Woman Hungry is a 1931 American pre-Code Western film with music photographed entirely in Technicolor. The film was based on the play The Great Divide (from 1906) which was written by William Vaughn Moody. The story was filmed as a silent film by MGM as The Great Divide (1925) and as an early silent/sound hybrid by First National also called The Great Divide (1929).

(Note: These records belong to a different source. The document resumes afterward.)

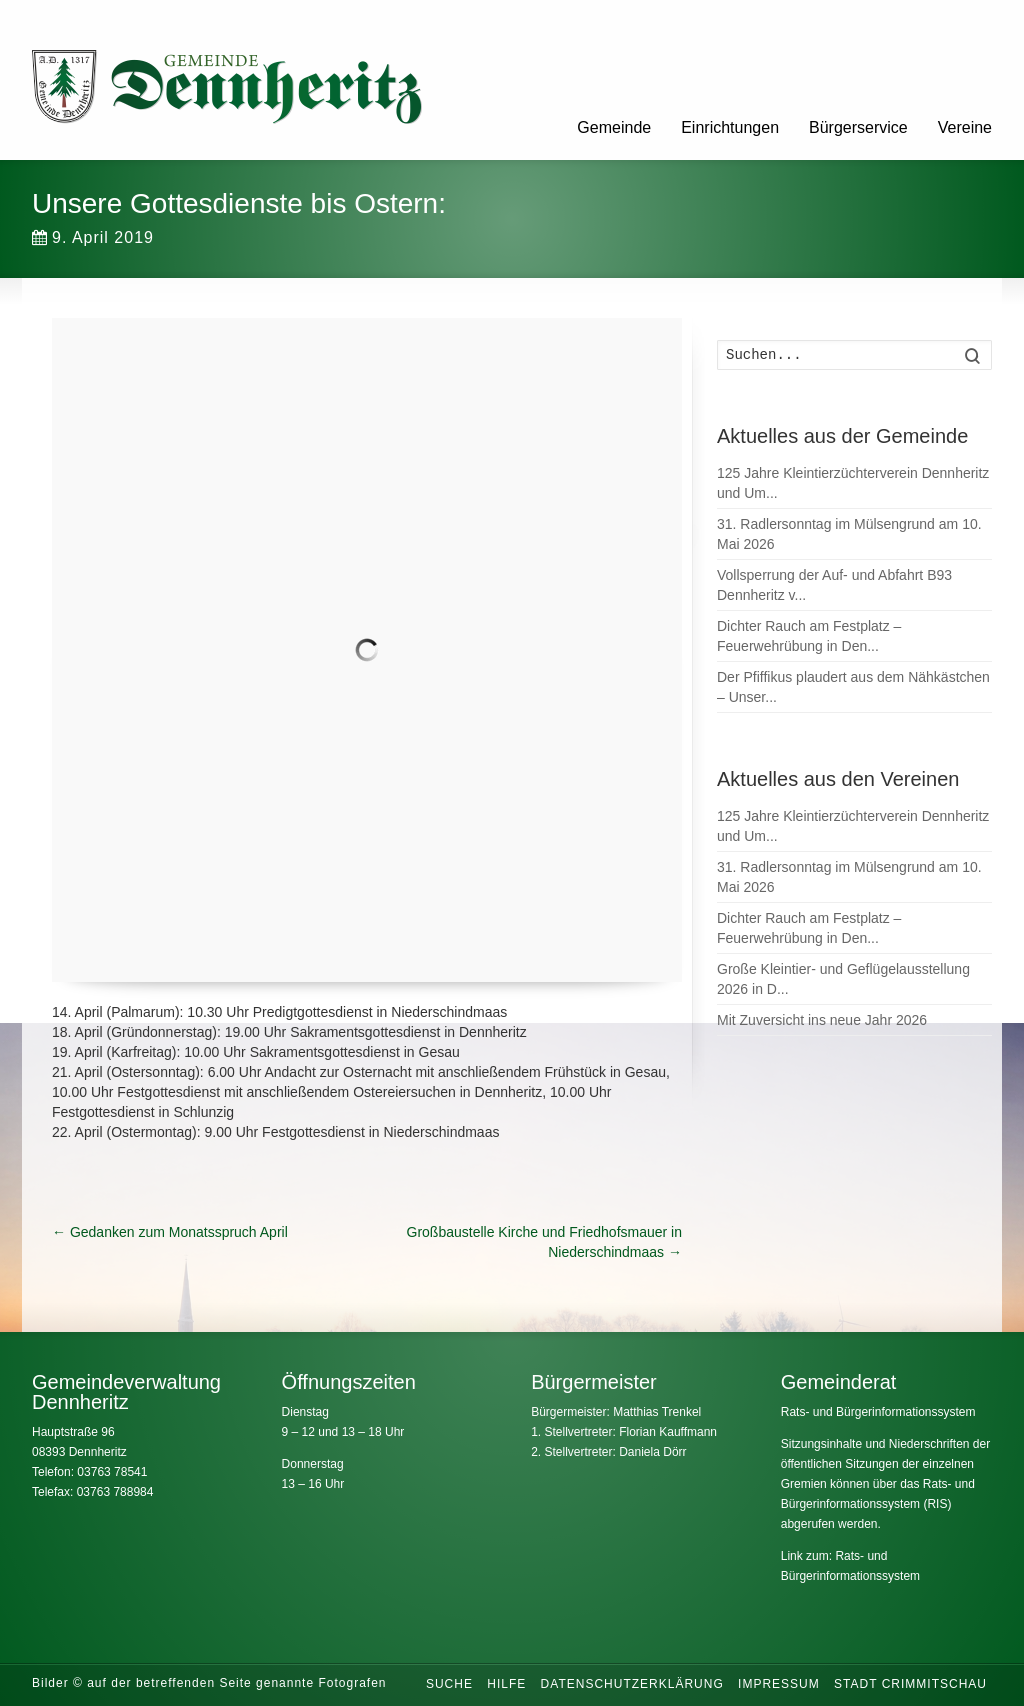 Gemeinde (614, 127)
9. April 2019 (93, 237)
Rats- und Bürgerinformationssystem (878, 1412)
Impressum (779, 1684)
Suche (449, 1684)
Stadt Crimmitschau (910, 1684)
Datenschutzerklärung (632, 1684)
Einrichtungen (730, 127)
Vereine (965, 127)
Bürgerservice (858, 127)
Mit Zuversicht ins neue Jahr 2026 (822, 1020)
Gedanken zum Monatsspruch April (170, 1232)
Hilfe (506, 1684) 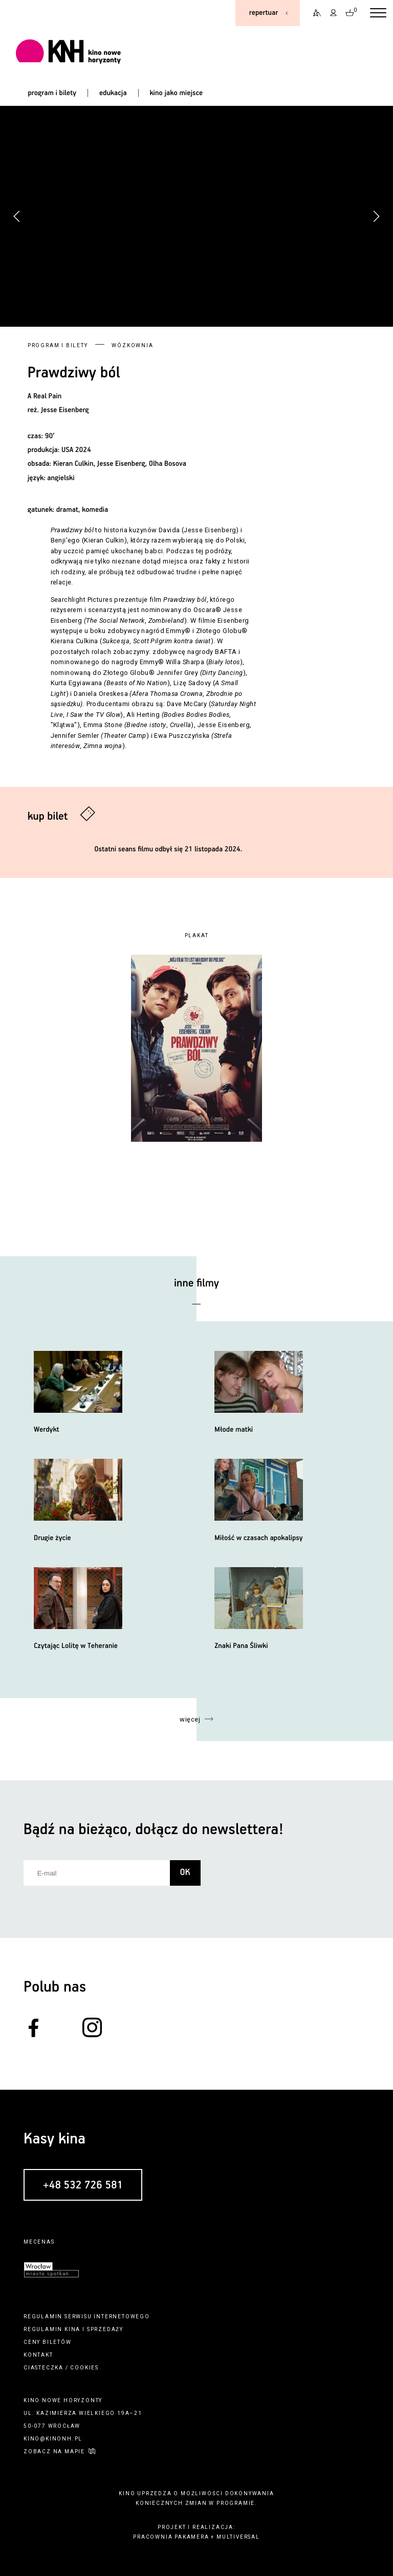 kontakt (38, 2355)
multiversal (238, 2537)
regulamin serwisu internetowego (87, 2316)
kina (72, 2329)
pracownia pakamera (171, 2537)
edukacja (113, 93)
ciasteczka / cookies (61, 2367)
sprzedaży (105, 2329)
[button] (376, 216)
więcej (190, 1719)
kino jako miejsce (176, 93)
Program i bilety (58, 345)
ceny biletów (48, 2342)
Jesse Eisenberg (65, 410)
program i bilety (52, 93)
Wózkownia (132, 345)
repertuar (263, 13)
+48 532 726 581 (83, 2185)
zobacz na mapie (54, 2451) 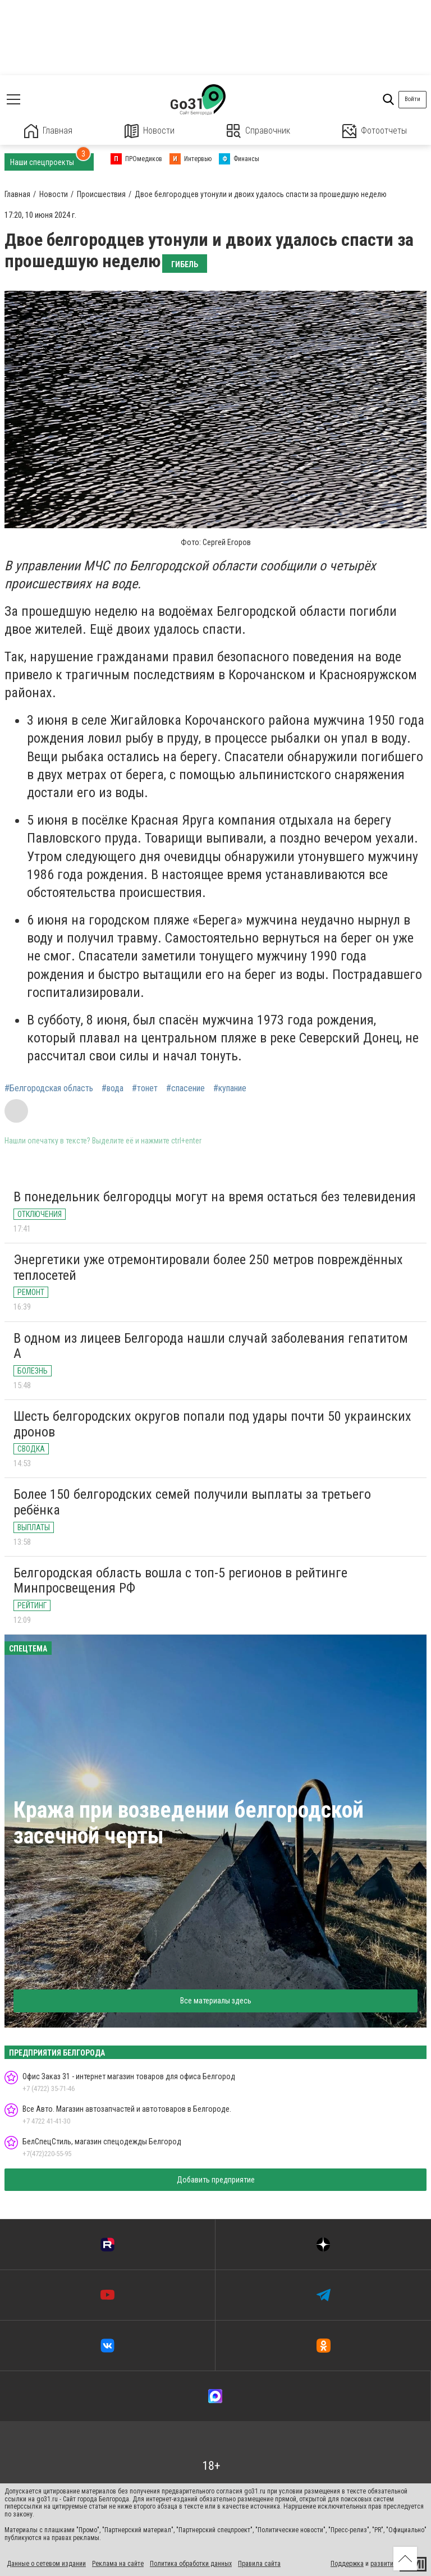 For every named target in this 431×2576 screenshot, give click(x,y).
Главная (48, 131)
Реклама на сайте (118, 2564)
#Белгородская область (48, 1088)
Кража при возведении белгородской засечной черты (188, 1823)
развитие (383, 2564)
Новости (150, 131)
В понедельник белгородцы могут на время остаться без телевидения (214, 1197)
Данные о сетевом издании (46, 2564)
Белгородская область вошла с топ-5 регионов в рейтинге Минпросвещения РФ (180, 1580)
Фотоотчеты (374, 131)
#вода (112, 1088)
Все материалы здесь (215, 2000)
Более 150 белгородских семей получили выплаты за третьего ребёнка (192, 1502)
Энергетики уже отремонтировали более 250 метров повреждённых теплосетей (208, 1267)
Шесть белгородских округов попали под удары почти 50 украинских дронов (212, 1424)
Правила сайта (259, 2564)
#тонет (145, 1088)
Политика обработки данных (191, 2564)
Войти (412, 99)
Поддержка (347, 2564)
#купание (229, 1088)
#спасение (185, 1088)
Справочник (258, 131)
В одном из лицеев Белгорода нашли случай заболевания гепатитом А (210, 1346)
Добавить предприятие (216, 2179) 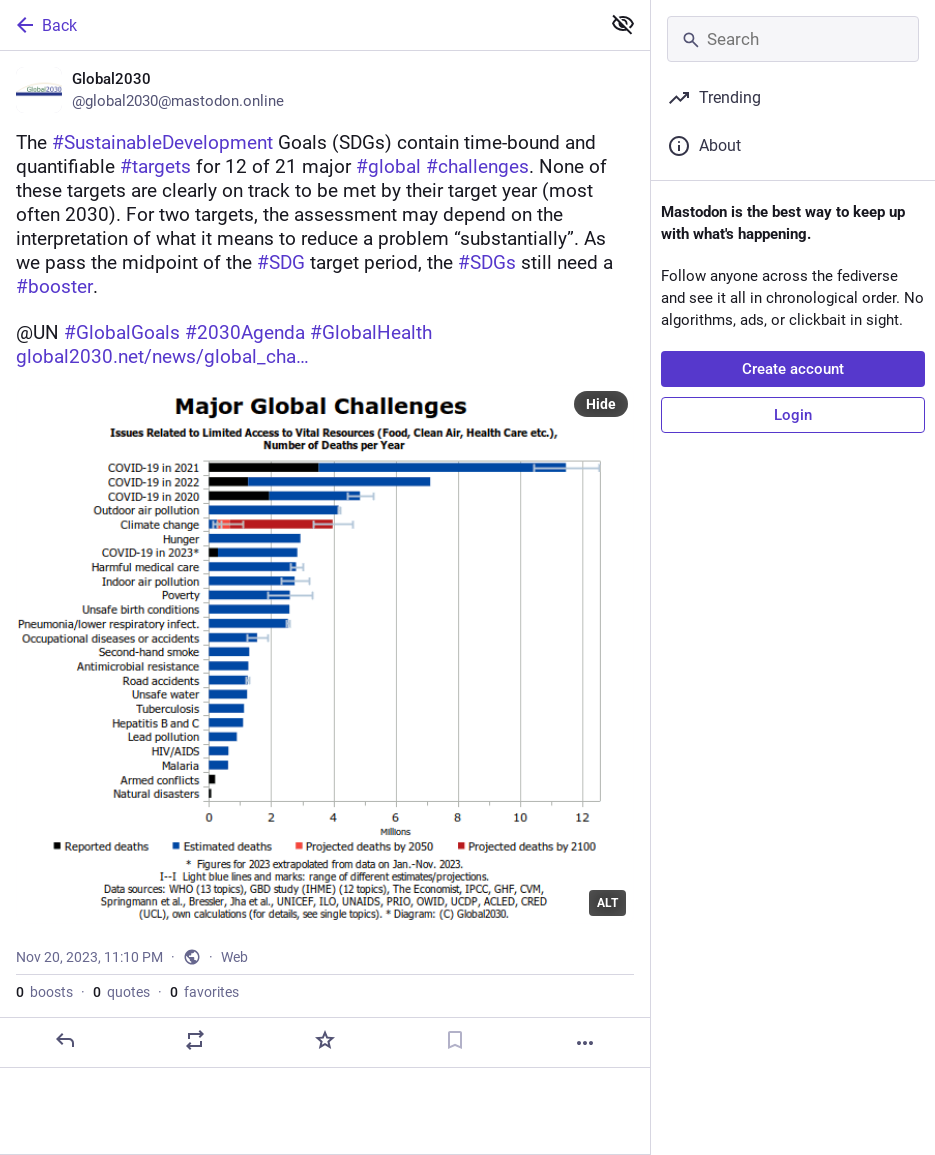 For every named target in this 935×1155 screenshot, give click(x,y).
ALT (607, 903)
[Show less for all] (623, 24)
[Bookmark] (455, 1040)
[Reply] (65, 1040)
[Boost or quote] (195, 1040)
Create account (793, 369)
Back (45, 25)
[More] (585, 1043)
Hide (601, 404)
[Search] (793, 39)
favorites (204, 992)
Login (793, 415)
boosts (44, 992)
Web (234, 957)
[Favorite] (325, 1040) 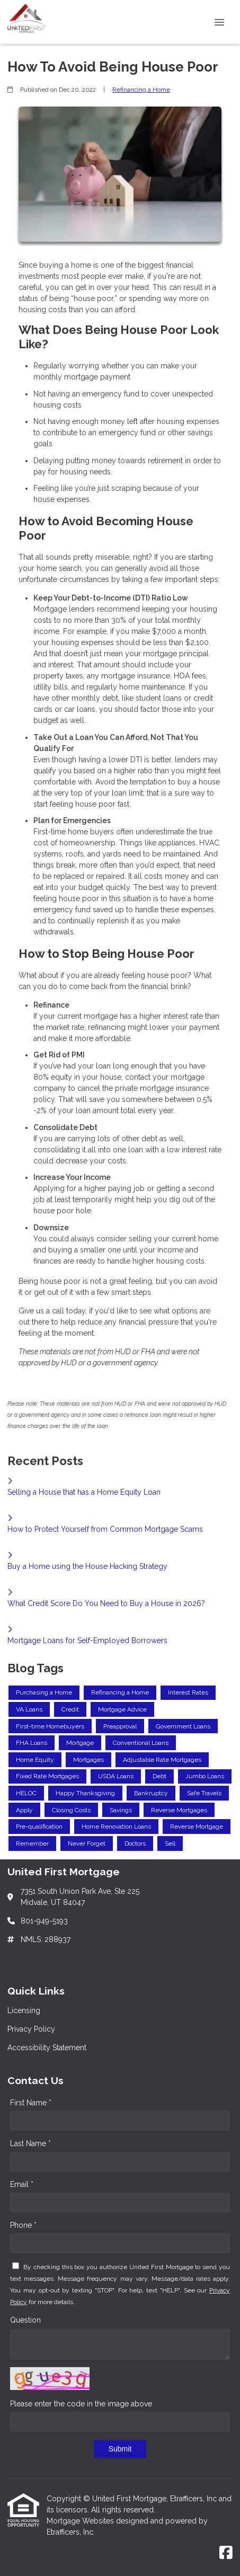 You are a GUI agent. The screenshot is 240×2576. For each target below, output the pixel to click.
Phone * (23, 2225)
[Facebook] (226, 2553)
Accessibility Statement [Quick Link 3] (46, 2047)
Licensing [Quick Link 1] (23, 2010)
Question (25, 2320)
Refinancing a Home (141, 89)
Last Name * (30, 2143)
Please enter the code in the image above (81, 2403)
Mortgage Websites (81, 2521)
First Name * (30, 2102)
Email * (21, 2184)
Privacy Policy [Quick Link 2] (31, 2029)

Its initial working title was "Under Western skies".

==Cast==
- Sidney Blackmer as Geoffrey Brand
- Lila Lee as Judith Temple
- Raymond Hatton as Joac
- Fred Kohler as Kampen
- Kenneth Thomson as Leonard Temple
- Olive Tell as Betty Temple
- David Newell as Dr. Neil Cranford
- Tom Dugan as Same Beeman
- Blanche Friderici as Mrs. Temple
- J. Farrell MacDonald as Buzzard

== Production ==
Some scenes from the film were shot at the Mount Whitney Fish Hatchery in Independence, California.